→ Try it: Would you restate the entries below word for word, starting at the first line and ending with the one that has "Maldives during COVID crisis"?

[Start of Attachment]

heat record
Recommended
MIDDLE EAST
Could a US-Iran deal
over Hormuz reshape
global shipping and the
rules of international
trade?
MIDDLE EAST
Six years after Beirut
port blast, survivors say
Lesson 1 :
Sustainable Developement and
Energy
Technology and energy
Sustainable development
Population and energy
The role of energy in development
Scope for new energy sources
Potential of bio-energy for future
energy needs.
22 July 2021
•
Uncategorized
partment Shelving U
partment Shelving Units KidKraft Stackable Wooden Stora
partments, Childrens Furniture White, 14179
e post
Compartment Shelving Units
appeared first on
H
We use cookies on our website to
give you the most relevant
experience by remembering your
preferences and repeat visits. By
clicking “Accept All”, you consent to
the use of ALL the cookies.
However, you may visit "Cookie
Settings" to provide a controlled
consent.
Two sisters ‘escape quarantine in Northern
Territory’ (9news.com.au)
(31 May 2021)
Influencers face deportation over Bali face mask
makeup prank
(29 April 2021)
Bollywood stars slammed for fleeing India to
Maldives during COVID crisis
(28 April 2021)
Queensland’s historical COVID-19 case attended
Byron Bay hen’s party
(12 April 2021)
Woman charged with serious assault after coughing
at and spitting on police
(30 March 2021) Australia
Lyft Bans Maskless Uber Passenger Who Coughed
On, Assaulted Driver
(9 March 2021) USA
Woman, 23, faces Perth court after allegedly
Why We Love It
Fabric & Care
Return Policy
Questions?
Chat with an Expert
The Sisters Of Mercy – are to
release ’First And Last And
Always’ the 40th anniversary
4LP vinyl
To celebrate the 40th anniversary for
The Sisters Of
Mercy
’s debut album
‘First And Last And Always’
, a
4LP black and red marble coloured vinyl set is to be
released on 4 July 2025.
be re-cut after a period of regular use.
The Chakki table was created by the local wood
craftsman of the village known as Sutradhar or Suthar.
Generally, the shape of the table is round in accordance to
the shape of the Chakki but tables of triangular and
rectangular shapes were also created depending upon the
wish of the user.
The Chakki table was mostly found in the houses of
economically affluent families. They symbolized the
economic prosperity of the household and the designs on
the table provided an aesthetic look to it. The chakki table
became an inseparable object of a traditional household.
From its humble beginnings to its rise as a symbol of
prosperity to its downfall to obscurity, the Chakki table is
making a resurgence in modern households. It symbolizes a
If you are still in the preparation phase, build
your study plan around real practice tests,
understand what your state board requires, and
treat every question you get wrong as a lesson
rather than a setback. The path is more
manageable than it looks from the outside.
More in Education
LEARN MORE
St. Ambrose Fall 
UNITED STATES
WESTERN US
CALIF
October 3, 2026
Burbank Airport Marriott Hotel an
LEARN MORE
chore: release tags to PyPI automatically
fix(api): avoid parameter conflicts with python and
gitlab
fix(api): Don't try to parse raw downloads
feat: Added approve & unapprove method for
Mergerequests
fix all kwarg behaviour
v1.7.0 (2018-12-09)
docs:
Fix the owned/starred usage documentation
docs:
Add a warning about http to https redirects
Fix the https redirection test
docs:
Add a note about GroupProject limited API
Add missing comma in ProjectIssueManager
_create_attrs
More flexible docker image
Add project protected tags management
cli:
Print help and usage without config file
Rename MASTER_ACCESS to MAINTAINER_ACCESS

[End of Attachment]

→ Final answer:
heat record
Recommended
MIDDLE EAST
Could a US-Iran deal
over Hormuz reshape
global shipping and the
rules of international
trade?
MIDDLE EAST
Six years after Beirut
port blast, survivors say
Lesson 1 :
Sustainable Developement and
Energy
Technology and energy
Sustainable development
Population and energy
The role of energy in development
Scope for new energy sources
Potential of bio-energy for future
energy needs.
22 July 2021
•
Uncategorized
partment Shelving U
partment Shelving Units KidKraft Stackable Wooden Stora
partments, Childrens Furniture White, 14179
e post
Compartment Shelving Units
appeared first on
H
We use cookies on our website to
give you the most relevant
experience by remembering your
preferences and repeat visits. By
clicking “Accept All”, you consent to
the use of ALL the cookies.
However, you may visit "Cookie
Settings" to provide a controlled
consent.
Two sisters ‘escape quarantine in Northern
Territory’ (9news.com.au)
(31 May 2021)
Influencers face deportation over Bali face mask
makeup prank
(29 April 2021)
Bollywood stars slammed for fleeing India to
Maldives during COVID crisis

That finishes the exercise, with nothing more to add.